Meta Quest 3 will favor better mixed reality over more immersive VR

Meta Quest 3 will favor better mixed reality over more immersive VR

Face tracking for Meta Quest at an affordable price may be a while off, according to Meta CTO Andrew Bosworth. He sees mixed reality as more important for a headset breakthrough.

Launched in October, the Meta Quest Pro is the first Meta headset to offer eye and face tracking. Eye tracking enables eye contact in social VR, better graphics thanks to foveated rendering, and new input methods, while face tracking provides more realistic avatars.

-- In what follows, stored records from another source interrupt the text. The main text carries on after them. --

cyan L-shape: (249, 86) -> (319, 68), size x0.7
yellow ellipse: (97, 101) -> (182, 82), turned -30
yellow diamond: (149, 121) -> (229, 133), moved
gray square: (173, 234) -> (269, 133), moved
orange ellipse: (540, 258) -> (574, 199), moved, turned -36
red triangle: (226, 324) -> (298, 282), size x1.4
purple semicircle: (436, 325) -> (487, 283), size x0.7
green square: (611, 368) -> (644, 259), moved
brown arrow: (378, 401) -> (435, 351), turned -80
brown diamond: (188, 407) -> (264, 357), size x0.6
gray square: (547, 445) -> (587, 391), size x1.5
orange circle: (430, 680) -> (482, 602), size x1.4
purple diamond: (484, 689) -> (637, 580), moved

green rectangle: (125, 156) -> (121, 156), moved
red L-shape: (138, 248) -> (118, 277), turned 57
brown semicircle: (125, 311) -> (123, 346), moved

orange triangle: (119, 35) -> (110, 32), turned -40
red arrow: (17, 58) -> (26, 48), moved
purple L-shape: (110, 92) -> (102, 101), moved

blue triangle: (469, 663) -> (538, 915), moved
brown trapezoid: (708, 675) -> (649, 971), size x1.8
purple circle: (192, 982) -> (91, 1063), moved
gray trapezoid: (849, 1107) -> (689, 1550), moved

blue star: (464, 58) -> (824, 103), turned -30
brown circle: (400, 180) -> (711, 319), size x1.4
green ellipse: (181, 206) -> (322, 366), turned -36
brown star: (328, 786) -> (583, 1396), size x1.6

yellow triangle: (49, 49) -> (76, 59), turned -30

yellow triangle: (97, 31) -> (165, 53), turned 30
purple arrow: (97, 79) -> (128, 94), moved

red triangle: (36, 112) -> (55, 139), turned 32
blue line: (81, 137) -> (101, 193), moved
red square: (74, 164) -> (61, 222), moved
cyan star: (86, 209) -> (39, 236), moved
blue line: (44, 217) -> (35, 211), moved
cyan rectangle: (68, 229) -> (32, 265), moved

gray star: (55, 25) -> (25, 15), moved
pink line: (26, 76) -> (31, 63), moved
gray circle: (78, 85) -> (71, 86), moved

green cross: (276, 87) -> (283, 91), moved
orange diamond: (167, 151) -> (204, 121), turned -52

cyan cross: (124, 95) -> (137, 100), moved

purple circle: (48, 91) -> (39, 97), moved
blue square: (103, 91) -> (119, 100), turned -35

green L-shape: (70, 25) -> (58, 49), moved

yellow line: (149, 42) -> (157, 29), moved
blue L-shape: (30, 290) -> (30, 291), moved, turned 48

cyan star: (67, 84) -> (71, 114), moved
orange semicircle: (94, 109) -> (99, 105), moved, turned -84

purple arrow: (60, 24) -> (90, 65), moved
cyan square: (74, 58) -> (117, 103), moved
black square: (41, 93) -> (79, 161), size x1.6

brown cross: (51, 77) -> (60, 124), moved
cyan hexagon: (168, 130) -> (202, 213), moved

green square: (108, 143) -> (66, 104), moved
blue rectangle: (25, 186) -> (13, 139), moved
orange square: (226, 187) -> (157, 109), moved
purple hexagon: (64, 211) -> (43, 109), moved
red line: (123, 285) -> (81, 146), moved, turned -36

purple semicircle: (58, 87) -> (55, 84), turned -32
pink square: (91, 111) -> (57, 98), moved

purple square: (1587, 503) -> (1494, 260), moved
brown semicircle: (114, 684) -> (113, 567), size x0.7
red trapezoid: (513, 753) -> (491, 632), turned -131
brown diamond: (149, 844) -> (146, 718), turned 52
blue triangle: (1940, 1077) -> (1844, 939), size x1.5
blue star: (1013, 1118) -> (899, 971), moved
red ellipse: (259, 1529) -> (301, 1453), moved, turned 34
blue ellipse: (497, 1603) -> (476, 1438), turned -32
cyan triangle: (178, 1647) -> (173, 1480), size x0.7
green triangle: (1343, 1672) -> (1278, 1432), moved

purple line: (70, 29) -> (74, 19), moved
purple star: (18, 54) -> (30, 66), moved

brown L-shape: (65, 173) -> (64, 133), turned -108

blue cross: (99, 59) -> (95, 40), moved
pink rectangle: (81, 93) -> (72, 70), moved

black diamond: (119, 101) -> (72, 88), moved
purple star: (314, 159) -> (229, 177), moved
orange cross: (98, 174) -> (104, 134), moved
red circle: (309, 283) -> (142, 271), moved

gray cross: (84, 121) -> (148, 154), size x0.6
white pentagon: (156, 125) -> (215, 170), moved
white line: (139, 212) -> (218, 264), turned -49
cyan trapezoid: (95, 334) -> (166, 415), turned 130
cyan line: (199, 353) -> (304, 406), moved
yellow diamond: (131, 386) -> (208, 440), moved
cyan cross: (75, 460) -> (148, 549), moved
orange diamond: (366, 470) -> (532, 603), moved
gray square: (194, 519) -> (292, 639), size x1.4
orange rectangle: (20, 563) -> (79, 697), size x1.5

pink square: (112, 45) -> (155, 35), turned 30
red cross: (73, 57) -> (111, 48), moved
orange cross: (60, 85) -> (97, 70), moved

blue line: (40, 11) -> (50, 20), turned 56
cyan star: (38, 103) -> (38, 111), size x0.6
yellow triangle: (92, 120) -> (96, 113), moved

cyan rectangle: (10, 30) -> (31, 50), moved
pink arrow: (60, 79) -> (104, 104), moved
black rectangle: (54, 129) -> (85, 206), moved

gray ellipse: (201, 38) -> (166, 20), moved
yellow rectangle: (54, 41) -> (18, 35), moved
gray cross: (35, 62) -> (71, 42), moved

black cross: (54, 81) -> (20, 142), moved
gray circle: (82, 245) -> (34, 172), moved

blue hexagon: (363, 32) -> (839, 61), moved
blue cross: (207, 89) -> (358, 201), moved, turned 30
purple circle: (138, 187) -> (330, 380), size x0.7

Because the XR headset costs around $1,500, the technology will only reach a few people for the time being. This low distribution, in turn, means that studios lack the incentive to include the features in their XR apps.

That could change as soon as gaze tracking and face tracking find their way into the Meta Quest's budget product line and become affordable.

Virtual Reality 2.o will still lack face tracking

However, Meta's chief technology officer rules out the possibility of this happening anytime soon. In his recent Q&A on Instagram, Andrew Bosworth says:

"It's gonna be a little while, it's gonna be years. The reason is simple: All those extra cameras and the compute power required to actually to do the face geometry and the recognition, a lot of trade-offs come with it and one of the main trade-offs is cost."

For him, the essential technical features of Virtual Reality 2.0 include standalone character, mixed reality, and hand tracking.

Bosworth is likely referring to Meta Quest 3, which is due out this year. The leak of a Quest 3 prototype already suggested that Meta is placing a focus on mixed reality rather than eye and face tracking. Zuckerberg recently confirmed that Meta Quest 3 will feature advanced mixed reality.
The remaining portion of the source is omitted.